Sérgio Vaz recebe prêmio de direitos humanos: ‘Tá no meu nome, mas é nosso’

    No exato dia em que comemora 30 anos do primeiro livro lançado, poeta idealizador da Cooperifa recebe homenagem na Assembleia Legislativa de SP pelo trabalho desenvolvido na quebrada paulistana

    D. Quixote de la Perifa, como é conhecido Vaz, recebeu prêmio na Alesp | Foto: Arthur Stabile/Ponte Jornalismo

    O chão era de terra batida. A região da zona sul de São Paulo, em torno do Jardim Guarujá, foi reconhecida pela ONU (Organização das Nações Unidas) o lugar mais violento do mundo. Ali, Sérgio Vaz lançava seu primeiro livro no dia 10 de dezembro de 1988. Neste mesmo dia, passados 30 anos, o poeta recebe o prêmio Santo Dias de direitos humanos. Um reconhecimento pela mudança feita na quebrada.

    Vaz fez da cultura um agente capaz de mudar realidades. Seja dentro das pessoas, seja no Bar do Zé Batidão, onde realiza o Sarau da Cooperifa todas as noites de terça-feira na zona sul de São Paulo. Os versos escritos ao longo dessas três décadas ajudaram a fazer da periferia paulistana um lugar melhor. O próprio Vaz reconhece tal feito, iniciado com o “Subindo a ladeira mora a noite”, nascido na década de 1980.

    “Trinta anos atrás a cena literária e cultural não é a mesma que é hoje na periferia. A gente teve que ralar muito e, hoje, vejo que a periferia, apesar de todos os problemas, está um pouco melhor. Nesses trinta anos, fizemos desmatamentos na cultura e pavimentamos ruas”, conta o poeta, contudo, atribuindo os avanços às ações coletivas.

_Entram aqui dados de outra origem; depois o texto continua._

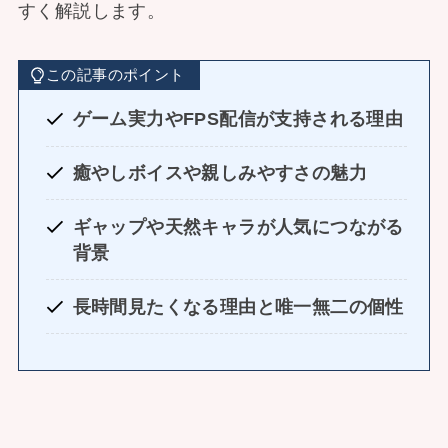
すく解説します。
この記事のポイント
ゲーム実力やFPS配信が支持される理由
癒やしボイスや親しみやすさの魅力
ギャップや天然キャラが人気につながる
背景
長時間見たくなる理由と唯一無二の個性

    A homenagem recebida na Alesp (Assembleia Legislativa de São Paulo) é direcionada à pessoas ou instituições com ações em prol dos direitos humanos. Leva consigo o nome do operário Santo Dias, morto a tiros pela ditadura militar em 1979. Seu nome virou sinônimo de resistência e combate às violações de direitos. Santo Dias morava na zona sul de São Paulo, a quebrada que Sérgio Vaz ajudou a mudar parte do cenário.

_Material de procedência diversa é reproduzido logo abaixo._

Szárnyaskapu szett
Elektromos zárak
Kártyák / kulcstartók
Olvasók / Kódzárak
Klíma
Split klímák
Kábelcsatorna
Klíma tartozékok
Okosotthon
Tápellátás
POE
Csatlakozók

    “É só analisar aquela região, agora tem uns dez saraus acontecendo só ali. Coletivos culturais cresceram, tivemos agora a Feliz, Feira Literária na Praça do Campo Limpo, temos a Mostra da Cooperifa, tem o Panelafro… Totalmente mudado. É outra vida culturalmente, demos um axé muito louco com vários coletivos, não só a Cooperifa”, conta o produtor cultural.

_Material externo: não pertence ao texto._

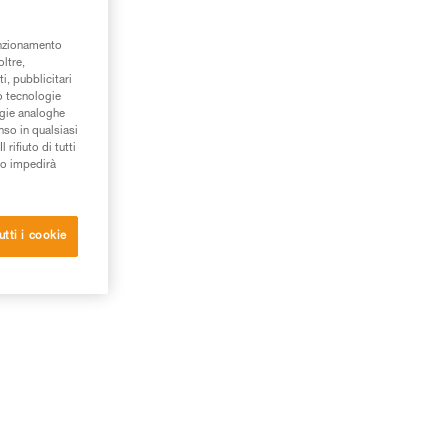
unzionamento
oltre,
i, pubblicitari
/o tecnologie
ogie analoghe
nso in qualsiasi
rifiuto di tutti
to impedirà
utti i cookie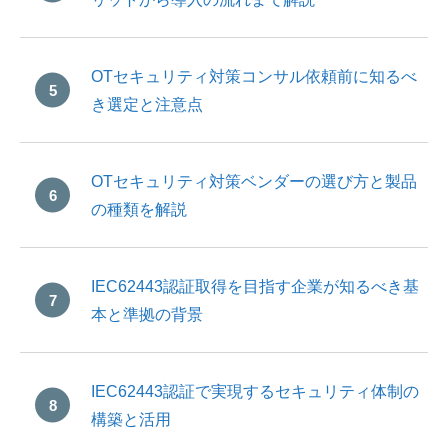
OTセキュリティ対策コンサル依頼前に知るべ
き選定と注意点
OTセキュリティ対策ベンダーの選び方と製品
の種類を解説
IEC62443認証取得を目指す企業が知るべき基
本と準拠の背景
IEC62443認証で実現するセキュリティ体制の
構築と活用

    Honraria é entregue para pessoas e organizações com legado pró-direitos humanos | Foto: Arthur Stabile/Ponte Jornalismo

    E a mudança é interior, também. Segundo Vaz, a mentalidade de quem morava nas quebradas há 30 anos era a de encontrar uma forma de se mudar dos locais mais afastados do centro da cidade, onde o poder público se apresenta da forma mais cruel – seja na ausência de políticas públicas, seja com a violência policial. Em 2018, diz Vaz, a mente é outra.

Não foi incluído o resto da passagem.